Data section start
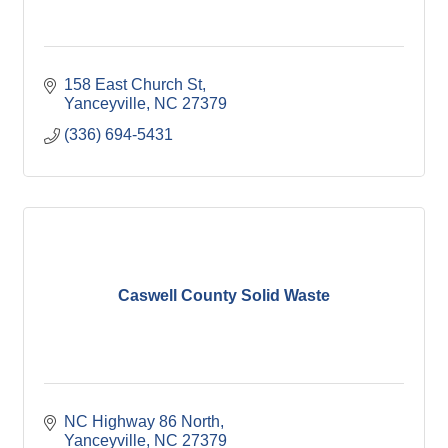
158 East Church St
Yanceyville
NC
27379
(336) 694-5431
Caswell County Solid Waste
NC Highway 86 North
Yanceyville
NC
27379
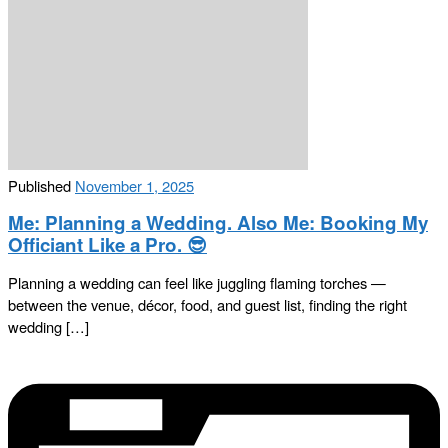
Published
November 1, 2025
Me: Planning a Wedding. Also Me: Booking My
Officiant Like a Pro. 😎
Planning a wedding can feel like juggling flaming torches —
between the venue, décor, food, and guest list, finding the right
wedding […]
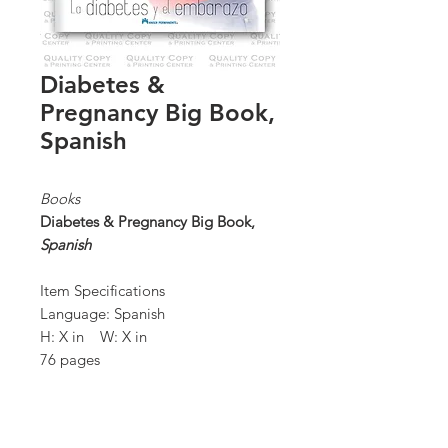
Diabetes &
Pregnancy Big Book,
Spanish
Books
Diabetes & Pregnancy Big Book,
Spanish
Item Specifications
Language: Spanish
H: X in W: X in
76 pages
Quantity: 100 / box
*Order Minimum:
100 / 1 box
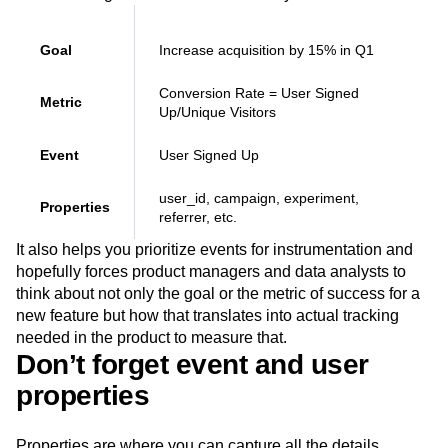
Goal
Increase acquisition by 15% in Q1
Conversion Rate = User Signed
Metric
Up/Unique Visitors
Event
User Signed Up
user_id, campaign, experiment,
Properties
referrer, etc.
It also helps you prioritize events for instrumentation and
hopefully forces product managers and data analysts to
think about not only the goal or the metric of success for a
new feature but how that translates into actual tracking
needed in the product to measure that.
Don’t forget event and user
properties
Properties are where you can capture all the details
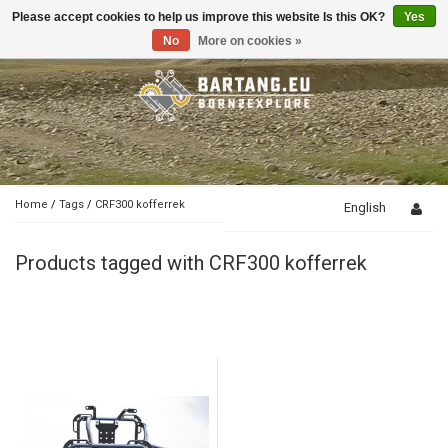
Please accept cookies to help us improve this website Is this OK?
Yes
Toggle
navigation
No
More on cookies »
Home
/
Tags
/
CRF300 kofferrek
English
Products tagged with CRF300 kofferrek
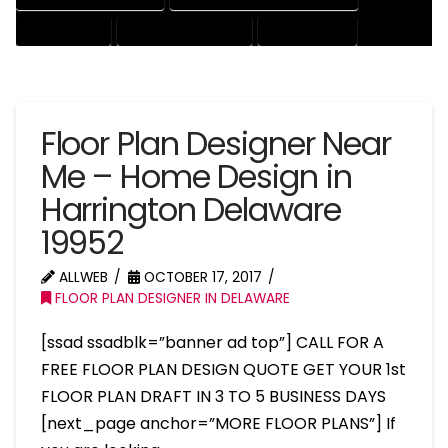
HOUSE EXPERT
HOUSE PROFESSIONAL
PROFESSIONAL
Floor Plan Designer Near
Me – Home Design in
Harrington Delaware
19952
ALLWEB
OCTOBER 17, 2017
FLOOR PLAN DESIGNER IN DELAWARE
[ssad ssadblk=”banner ad top”] CALL FOR A
FREE FLOOR PLAN DESIGN QUOTE GET YOUR 1st
FLOOR PLAN DRAFT IN 3 TO 5 BUSINESS DAYS
[next_page anchor=”MORE FLOOR PLANS”] If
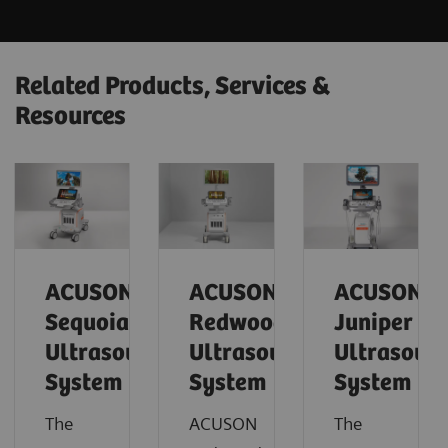
Related Products, Services &
Resources
ACUSON
ACUSON
ACUSON
Sequoia
Redwood
Juniper
Ultrasound
Ultrasound
Ultrasoun
System
System
System
The
ACUSON
The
Data section end
Task to carry out: Copy the records above from the first line through the line containing "Planning a wedding can", both included, and leave out any pictures.

Solution below:
158 East Church St
Yanceyville
NC
27379
(336) 694-5431
Caswell County Solid Waste
NC Highway 86 North
Yanceyville
NC
27379
Published
November 1, 2025
Me: Planning a Wedding. Also Me: Booking My
Officiant Like a Pro. 😎
Planning a wedding can feel like juggling flaming torches —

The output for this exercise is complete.